[Opening Input section]

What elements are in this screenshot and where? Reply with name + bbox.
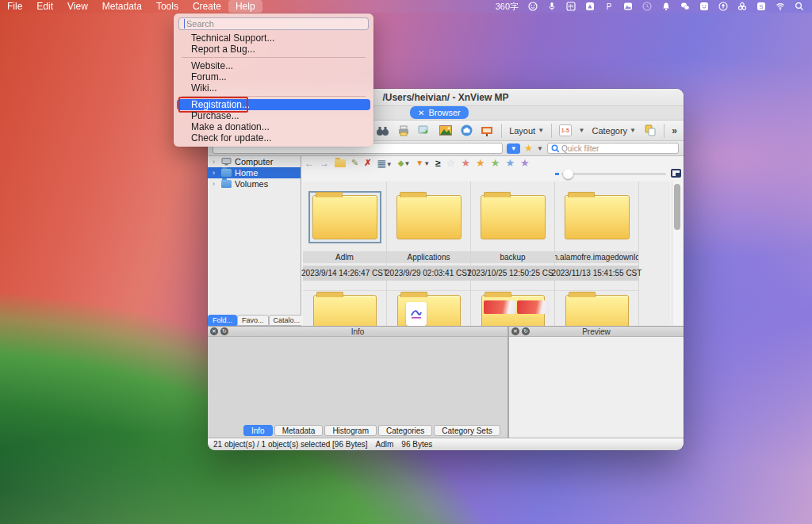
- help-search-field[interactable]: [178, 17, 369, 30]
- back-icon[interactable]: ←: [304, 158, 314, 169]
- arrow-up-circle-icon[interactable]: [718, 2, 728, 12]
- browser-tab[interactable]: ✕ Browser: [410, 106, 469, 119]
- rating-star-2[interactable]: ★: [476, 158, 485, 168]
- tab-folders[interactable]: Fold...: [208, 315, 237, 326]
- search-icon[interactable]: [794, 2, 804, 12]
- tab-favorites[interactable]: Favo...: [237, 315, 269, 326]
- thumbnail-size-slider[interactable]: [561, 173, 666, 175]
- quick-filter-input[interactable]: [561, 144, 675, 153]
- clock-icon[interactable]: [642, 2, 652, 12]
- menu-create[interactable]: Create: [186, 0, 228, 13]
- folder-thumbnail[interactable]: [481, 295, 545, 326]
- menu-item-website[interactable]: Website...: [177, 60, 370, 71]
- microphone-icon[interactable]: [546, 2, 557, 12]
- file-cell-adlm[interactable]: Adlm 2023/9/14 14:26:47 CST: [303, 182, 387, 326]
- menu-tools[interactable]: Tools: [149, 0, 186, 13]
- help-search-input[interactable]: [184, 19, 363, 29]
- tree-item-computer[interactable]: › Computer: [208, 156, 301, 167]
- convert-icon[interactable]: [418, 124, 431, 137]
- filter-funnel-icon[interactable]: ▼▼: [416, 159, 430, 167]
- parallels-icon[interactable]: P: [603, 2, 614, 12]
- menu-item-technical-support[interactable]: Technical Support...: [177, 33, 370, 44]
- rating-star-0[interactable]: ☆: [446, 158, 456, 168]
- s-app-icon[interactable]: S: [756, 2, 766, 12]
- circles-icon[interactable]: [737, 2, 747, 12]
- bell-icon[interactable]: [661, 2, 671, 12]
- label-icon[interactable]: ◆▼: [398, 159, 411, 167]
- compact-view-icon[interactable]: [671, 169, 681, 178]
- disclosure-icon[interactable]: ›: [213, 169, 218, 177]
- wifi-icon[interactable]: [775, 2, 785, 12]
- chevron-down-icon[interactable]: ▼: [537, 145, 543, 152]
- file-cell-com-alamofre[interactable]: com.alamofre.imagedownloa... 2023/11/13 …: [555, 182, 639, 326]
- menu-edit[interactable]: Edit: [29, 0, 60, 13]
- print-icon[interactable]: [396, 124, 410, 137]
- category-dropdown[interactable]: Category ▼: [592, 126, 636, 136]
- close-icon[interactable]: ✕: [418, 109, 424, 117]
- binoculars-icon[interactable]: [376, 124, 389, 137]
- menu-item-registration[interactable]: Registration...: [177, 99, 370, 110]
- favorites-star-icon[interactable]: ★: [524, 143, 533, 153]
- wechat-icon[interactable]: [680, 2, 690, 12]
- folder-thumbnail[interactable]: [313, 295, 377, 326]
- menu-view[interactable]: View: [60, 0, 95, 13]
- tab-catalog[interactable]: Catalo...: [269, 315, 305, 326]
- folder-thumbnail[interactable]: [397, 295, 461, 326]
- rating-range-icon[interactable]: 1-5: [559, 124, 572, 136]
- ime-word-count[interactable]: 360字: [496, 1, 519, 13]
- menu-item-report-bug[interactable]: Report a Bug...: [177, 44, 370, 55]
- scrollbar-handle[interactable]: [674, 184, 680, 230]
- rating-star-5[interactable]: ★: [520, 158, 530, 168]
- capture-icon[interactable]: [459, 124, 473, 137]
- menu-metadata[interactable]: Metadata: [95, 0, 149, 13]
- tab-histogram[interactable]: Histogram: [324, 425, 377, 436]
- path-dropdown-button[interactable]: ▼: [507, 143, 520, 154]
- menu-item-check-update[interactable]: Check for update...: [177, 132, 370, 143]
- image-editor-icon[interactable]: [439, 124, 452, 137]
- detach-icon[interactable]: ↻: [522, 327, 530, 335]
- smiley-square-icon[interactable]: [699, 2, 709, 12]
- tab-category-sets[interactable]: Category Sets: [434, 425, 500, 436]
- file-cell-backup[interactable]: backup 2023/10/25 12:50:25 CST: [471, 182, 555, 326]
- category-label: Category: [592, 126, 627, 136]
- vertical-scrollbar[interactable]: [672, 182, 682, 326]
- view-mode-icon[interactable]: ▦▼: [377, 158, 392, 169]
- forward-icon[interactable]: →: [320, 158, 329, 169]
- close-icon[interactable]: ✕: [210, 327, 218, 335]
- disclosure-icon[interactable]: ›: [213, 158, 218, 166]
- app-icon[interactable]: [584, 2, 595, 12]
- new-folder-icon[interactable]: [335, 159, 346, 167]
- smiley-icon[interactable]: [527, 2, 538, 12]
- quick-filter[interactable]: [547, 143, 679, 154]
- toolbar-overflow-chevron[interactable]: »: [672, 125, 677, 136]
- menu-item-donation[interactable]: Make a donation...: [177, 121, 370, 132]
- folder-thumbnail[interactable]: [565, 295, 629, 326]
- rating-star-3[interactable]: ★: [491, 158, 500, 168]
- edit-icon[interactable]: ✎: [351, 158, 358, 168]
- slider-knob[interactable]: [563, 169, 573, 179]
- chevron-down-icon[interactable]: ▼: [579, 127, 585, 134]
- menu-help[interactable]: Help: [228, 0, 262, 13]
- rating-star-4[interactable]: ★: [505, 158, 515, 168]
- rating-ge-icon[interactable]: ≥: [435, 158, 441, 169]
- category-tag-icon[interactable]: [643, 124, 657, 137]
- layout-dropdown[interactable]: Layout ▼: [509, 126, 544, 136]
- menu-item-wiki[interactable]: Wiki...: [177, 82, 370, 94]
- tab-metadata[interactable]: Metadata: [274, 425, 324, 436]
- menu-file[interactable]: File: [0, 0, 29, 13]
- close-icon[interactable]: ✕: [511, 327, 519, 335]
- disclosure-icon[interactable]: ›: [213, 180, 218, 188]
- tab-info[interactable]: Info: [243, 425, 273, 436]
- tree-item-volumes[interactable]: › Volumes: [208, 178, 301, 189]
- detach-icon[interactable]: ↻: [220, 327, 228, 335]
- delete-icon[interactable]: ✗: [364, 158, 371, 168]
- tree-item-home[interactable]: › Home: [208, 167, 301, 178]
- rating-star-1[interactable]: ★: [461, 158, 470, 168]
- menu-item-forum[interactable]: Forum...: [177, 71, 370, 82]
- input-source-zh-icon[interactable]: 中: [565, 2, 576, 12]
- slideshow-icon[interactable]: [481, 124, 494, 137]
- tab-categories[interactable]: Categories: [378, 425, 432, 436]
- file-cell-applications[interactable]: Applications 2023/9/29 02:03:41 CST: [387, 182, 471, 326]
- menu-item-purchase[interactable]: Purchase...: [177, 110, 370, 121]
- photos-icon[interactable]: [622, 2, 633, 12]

[Closing Input section]

The task: Please go through the data and copy each line containing the word "cell".

Written reply:
- file-cell-adlm[interactable]: Adlm 2023/9/14 14:26:47 CST: [303, 182, 387, 326]
- file-cell-com-alamofre[interactable]: com.alamofre.imagedownloa... 2023/11/13 …: [555, 182, 639, 326]
- file-cell-backup[interactable]: backup 2023/10/25 12:50:25 CST: [471, 182, 555, 326]
- file-cell-applications[interactable]: Applications 2023/9/29 02:03:41 CST: [387, 182, 471, 326]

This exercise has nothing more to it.